A client once showed me an EA with a backtest showing 300% return in 6 months with 5% drawdown. Sounded incredible. Then I looked at the settings — it was tested on just 3 months of data, with fixed lots, and the tick data quality was 30%.
That backtest meant nothing. Don't make the same mistake. Here's how to backtest properly.
Why Backtesting Matters
Backtesting tells you how your EA would have performed on historical price data. It's not perfect — markets change, past performance doesn't guarantee future results. But it's the only scientific way to validate a strategy before risking real money.
Step 1: Choose the Right Test Mode
MT5 Strategy Tester has three modes:
- "Every tick" — Simulates tick by tick using OHLC data. Fast, decent quality.
- "Every tick based on real ticks" — Uses actual tick data from your broker. Most accurate, slower.
- "1 minute OHLC" — Very fast but least accurate. Only use for initial parameter screening.
Always do your final validation test using "Every tick based on real ticks" mode. The extra time it takes is worth it for accuracy.
Step 2: Use Enough Historical Data
This is where most traders fail. They test on 3-6 months of data and think that's enough. It's not.
- Minimum: 2 years.
- Recommended: 5 years.
- Best: 10+ years for a robust strategy.
Why? Because 2 years might only cover one market condition. You want to test through bull markets, bear markets, crashes, ranging periods, and everything in between.
Step 3: Check Tick Data Quality
After running a test, check the "Modelling quality" percentage at the bottom of the report. Below 90% means the simulation had gaps and isn't reliable.
To improve data quality, download tick data from your broker directly in MT5 (Tools > History Center), or use a third-party tick data provider.
Step 4: Set Realistic Broker Conditions
Your backtest must match your live broker conditions as closely as possible:
- Spread — Use the actual spread your broker charges, not 0.
- Commission — Include commission if your broker charges it.
- Slippage — Set 2-5 points of slippage to simulate real conditions.

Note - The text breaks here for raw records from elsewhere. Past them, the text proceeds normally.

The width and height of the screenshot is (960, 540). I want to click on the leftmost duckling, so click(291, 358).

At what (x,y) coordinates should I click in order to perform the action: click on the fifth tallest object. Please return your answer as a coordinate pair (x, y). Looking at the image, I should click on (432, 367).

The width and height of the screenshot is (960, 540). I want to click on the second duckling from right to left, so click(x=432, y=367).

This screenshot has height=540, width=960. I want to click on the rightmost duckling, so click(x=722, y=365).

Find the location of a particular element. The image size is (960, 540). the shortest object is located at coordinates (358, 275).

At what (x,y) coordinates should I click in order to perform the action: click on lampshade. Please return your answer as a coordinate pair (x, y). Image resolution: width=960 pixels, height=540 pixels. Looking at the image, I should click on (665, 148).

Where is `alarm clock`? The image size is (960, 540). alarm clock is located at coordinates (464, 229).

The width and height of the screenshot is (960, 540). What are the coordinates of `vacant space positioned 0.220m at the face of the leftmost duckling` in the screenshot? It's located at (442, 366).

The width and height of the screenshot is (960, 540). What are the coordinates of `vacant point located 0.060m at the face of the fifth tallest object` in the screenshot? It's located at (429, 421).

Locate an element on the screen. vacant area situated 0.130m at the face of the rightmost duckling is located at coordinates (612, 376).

- Initial deposit — Use the same deposit you'll actually trade with.
What Good Results Look Like
- Profit Factor: Above 1.3. Ideally above 1.5.
- Max Drawdown: Below 20% of account.
- Win Rate: Depends on RR — 45%+ at 1:2 RR is excellent.
- Total Trades: At least 200+ trades for statistical significance.
- Sharpe Ratio: Above 1.0.
- Equity Curve: Smooth upward slope, no extreme flat periods.
How to Avoid Curve Fitting
Curve fitting (over-optimization) means tweaking your EA parameters until it looks perfect on past data — but it fails on anything new.
How to avoid it:
- Split your data: Optimize on 70% of data, test on the remaining 30%.
- Use Walk Forward Optimization — repeatedly optimize on moving windows.
- Less parameters is better. A simple strategy with 3 parameters is more robust than 20.
- If tiny parameter changes cause big result changes, the strategy is fragile.
Forward Testing: The Final Check
Before going live, run your EA on a demo account for at least 4 weeks. This is "forward testing" — real market conditions, real time, but no real money at risk.
If forward test results are roughly consistent with your backtest, you're ready to go live with real money.
Conclusion
Proper backtesting is the foundation of trusting your EA. Skip it or do it lazily, and you're gambling. Do it right, and you have real evidence that your strategy has an edge.